[Extracted page text data]
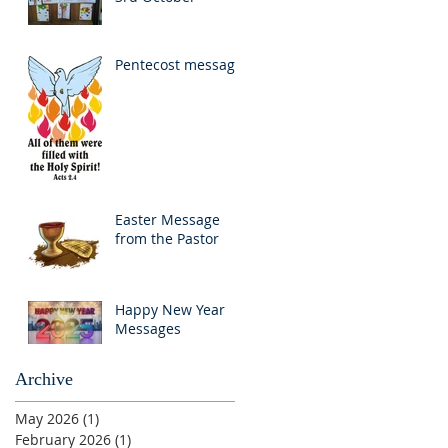
Pentecost message
Easter Message
from the Pastor
Happy New Year
Messages
Archive
May 2026
(1)
1 post
February 2026
(1)
1 post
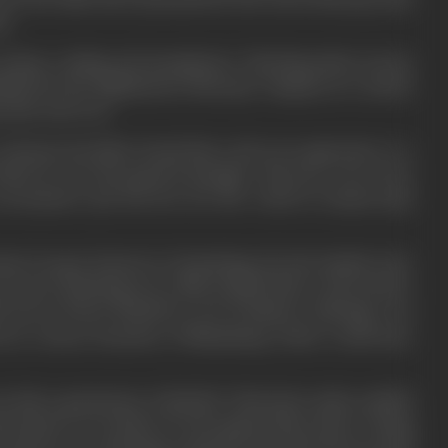
na.
, drama, reading and metaphysics. Watching silent movies
hibited by the Elphinstone Bioscope Company in a nearby
 first took root.
alcutta, his father found him a job as an apprentice to a
hich he was the general manager. However, even as he
ccountant’s job, his love for the world of cinema kept
ms, he gave lessons in oil painting. He also landed a few
actor, debuting in in a film entitled
Matru Sneha
(1922).
is role as Prince Khushroo, son of Emperor Jahangir, won
ed in various branches of filmmaking, which would later
n him a grand prize of Rs8,000. This lucky strike enabled
ief stopover in London, he also gained ideas about writing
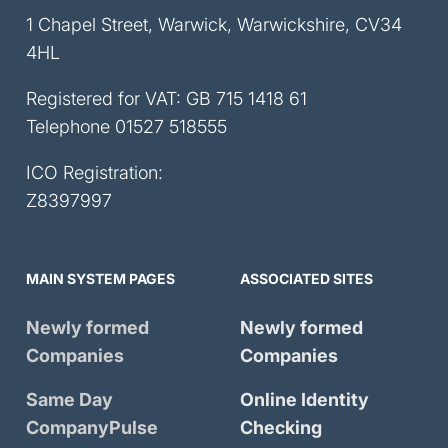
1 Chapel Street, Warwick, Warwickshire, CV34
4HL
Registered for VAT: GB 715 1418 61
Telephone
01527 518555
ICO Registration:
Z8397997
MAIN SYSTEM PAGES
ASSOCIATED SITES
Newly formed
Newly formed
Companies
Companies
Same Day
Online Identity
CompanyPulse
Checking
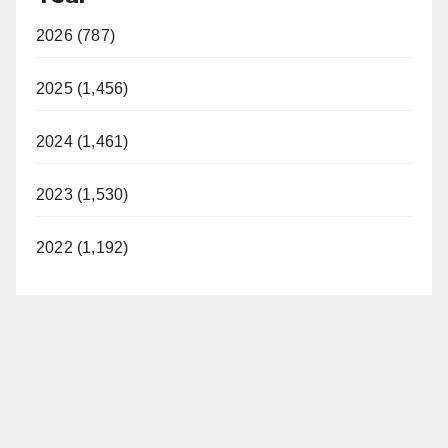
2026 (787)
2025 (1,456)
2024 (1,461)
2023 (1,530)
2022 (1,192)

▶ _What is being asked_
The word to find is "also". Copy every line of the records that holds it.

▶ _Task answer_
ms, he gave lessons in oil painting. He also landed a few
ief stopover in London, he also gained ideas about writing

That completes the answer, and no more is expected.